* INPUT MATERIAL *

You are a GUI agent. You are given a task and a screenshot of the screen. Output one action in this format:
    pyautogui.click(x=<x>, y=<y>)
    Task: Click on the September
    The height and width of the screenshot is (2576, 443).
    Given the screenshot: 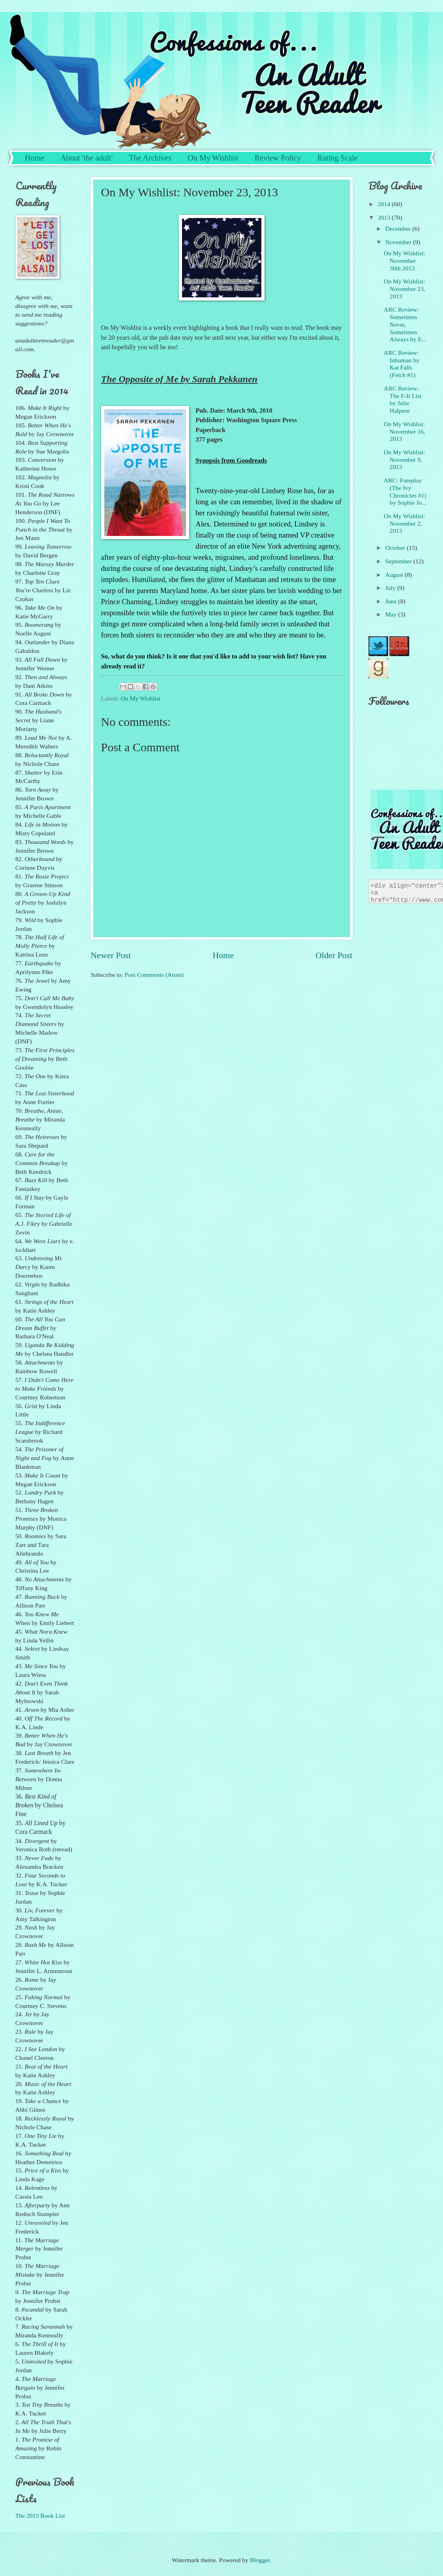 What is the action you would take?
    pyautogui.click(x=399, y=561)
    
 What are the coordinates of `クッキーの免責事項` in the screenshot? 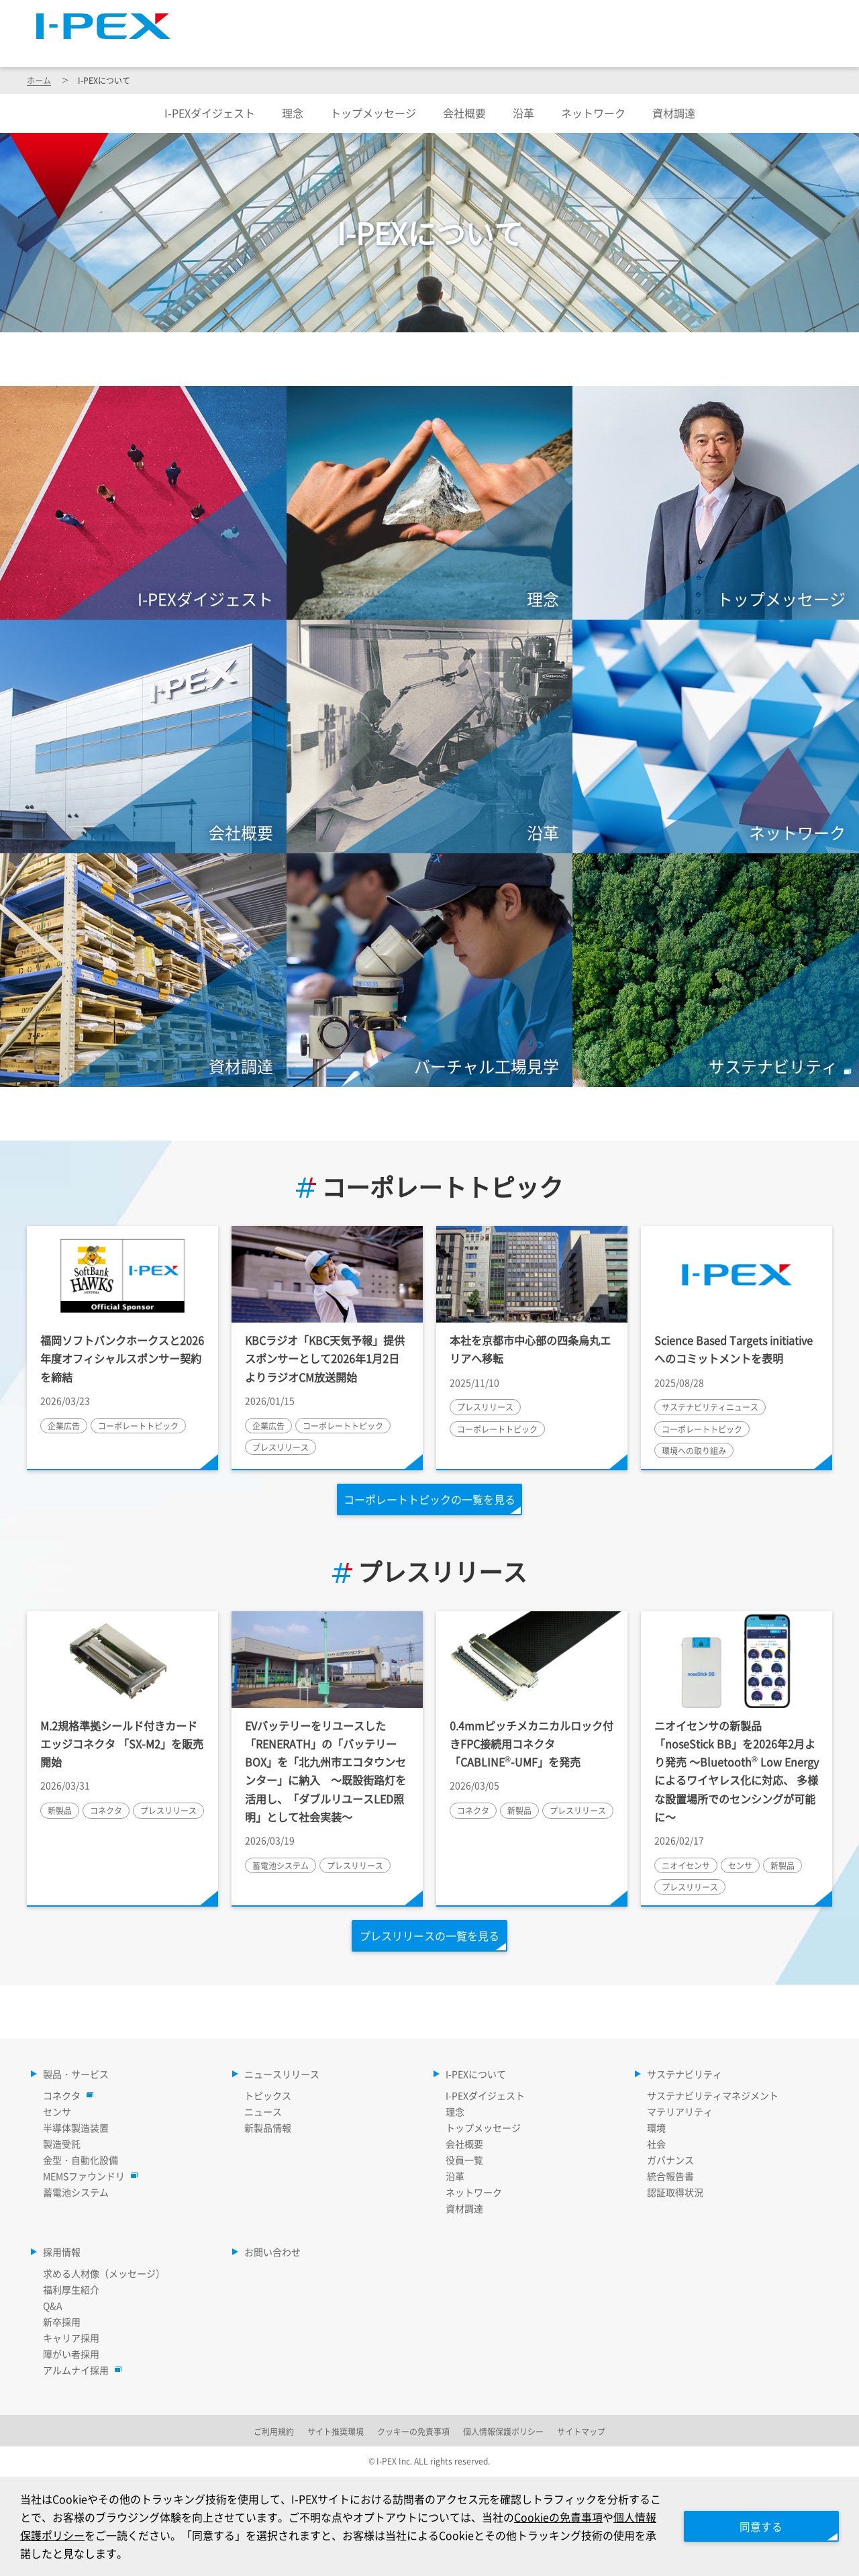 It's located at (413, 2431).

* TASK STATEMENT *
Starting with the first line of the data above, copy each line exactly until you reach the line with "The height and"; include that line as well.

* PROBLEM SOLUTION *
You are a GUI agent. You are given a task and a screenshot of the screen. Output one action in this format:
    pyautogui.click(x=<x>, y=<y>)
    Task: Click on the September
    The height and width of the screenshot is (2576, 443).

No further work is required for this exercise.